─── Data section

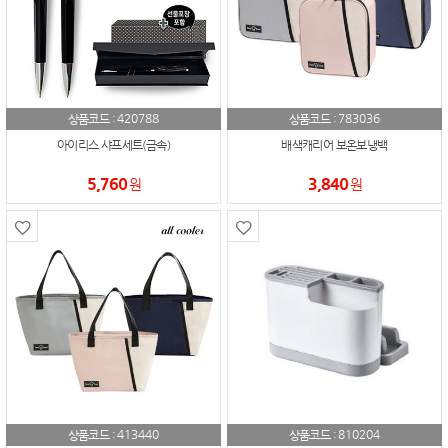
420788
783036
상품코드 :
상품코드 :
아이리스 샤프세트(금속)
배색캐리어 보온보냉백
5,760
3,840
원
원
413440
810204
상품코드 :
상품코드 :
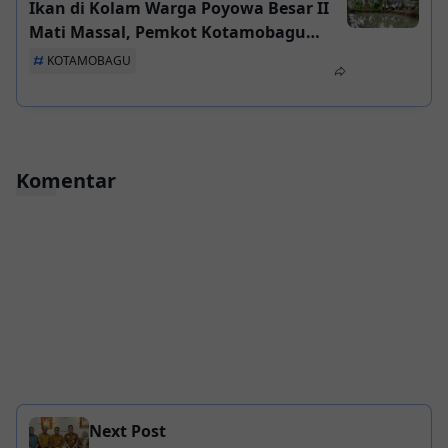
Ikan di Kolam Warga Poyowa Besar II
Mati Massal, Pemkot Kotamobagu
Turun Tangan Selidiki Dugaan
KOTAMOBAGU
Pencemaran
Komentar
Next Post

──────

Your instructions:
Would you copy out all the data exactly, without the images?

Reply:
420788
783036
상품코드 :
상품코드 :
아이리스 샤프세트(금속)
배색캐리어 보온보냉백
5,760
3,840
원
원
413440
810204
상품코드 :
상품코드 :
Ikan di Kolam Warga Poyowa Besar II
Mati Massal, Pemkot Kotamobagu
Turun Tangan Selidiki Dugaan
KOTAMOBAGU
Pencemaran
Komentar
Next Post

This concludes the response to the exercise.